Speightstown and Chapel Royal are my choices for leading freshman sire. That’s not a real original thought since each horse brought $2 million in the marketplace.

Speightstown was not sound but his bravery was something to behold. He laid his body down every time he set foot on the track. Chapel Royal is gigolo handsome with talent to match.

Finding first-crop stallions can provide good value when you get it right. A few years back we couldn’t help noticing Carson City’s foals had an awful lot of “try” to them during the early 2-year-old sales. At $7500 he looked a good bet and I so notified by customers. They were pretty uniform in type, heavily muscles, mid-sized to small and a tad short in the leg. There was a big one, out of a mare by Herbager, and the way he moved over the ground at Calder belied his size. That was Flying Chevron, later a Grade One winner.

Maria’s Mon was another who looked promising at $7500 and those who patronized that champion were usually glad they did. Mizzen Mast paid handsome dividends more recently.

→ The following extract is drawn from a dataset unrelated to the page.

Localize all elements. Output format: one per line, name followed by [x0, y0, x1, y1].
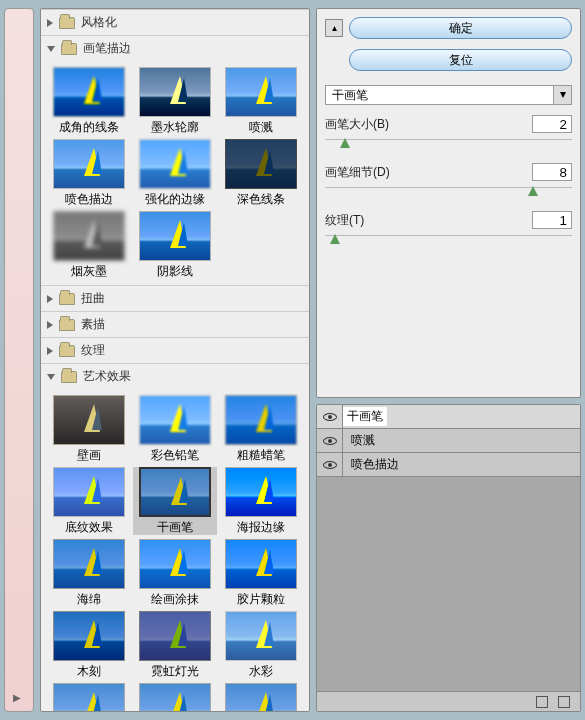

We were commissioned to find suitable mates for the Canadian stallion Archers Bay a few years back. Rounded up were an inexpensive lot of mares carrying Bold Ruckus blood. Bold Ruckus and Deputy Minister clicked like ham and eggs and Archers Bay followed suit when his first runners appeared. He stood only two years before a colic attack claimed his life, an enormous loss for Windfields and Canadian breeding. There are no stallions of his like there today.

Getting back to Carson City, we noticed that Sam Lord’s Castle had his first winner up at Canterbury. We’ve clocked 2-year-old sales for three decades and saw something so extraordinary in Sam Lord’s Castle that we just had to buy him.

The Carson City colt worked his eighth mile at Keeneland in :l0.2 which was good enough but he galloped out in :l0.2, a truly astonishing example of what I like to call “natural gas”. I bought him for a client at $l00,000 and promised him that this horse would win his first start. That remark unsettled the trainer who I had recommended to train him. She was frightened by stories she’d heard about wind and unsoundness.

The colt was sent up to Woodbine and won his first four starts, including a couple of stakes. When the newsweeklies came out I noticed that she told the reporter that Sam was her top pick of the sale.

“Nothing dries faster than tears of gratitude”, acthe late, great Canadian insurance man John Carlton used to say. Needless to say we have other trainers to promote.

And you folks up in Minnesota, pay attention. You may be hearing a lot more from Sam Lord’s Castle.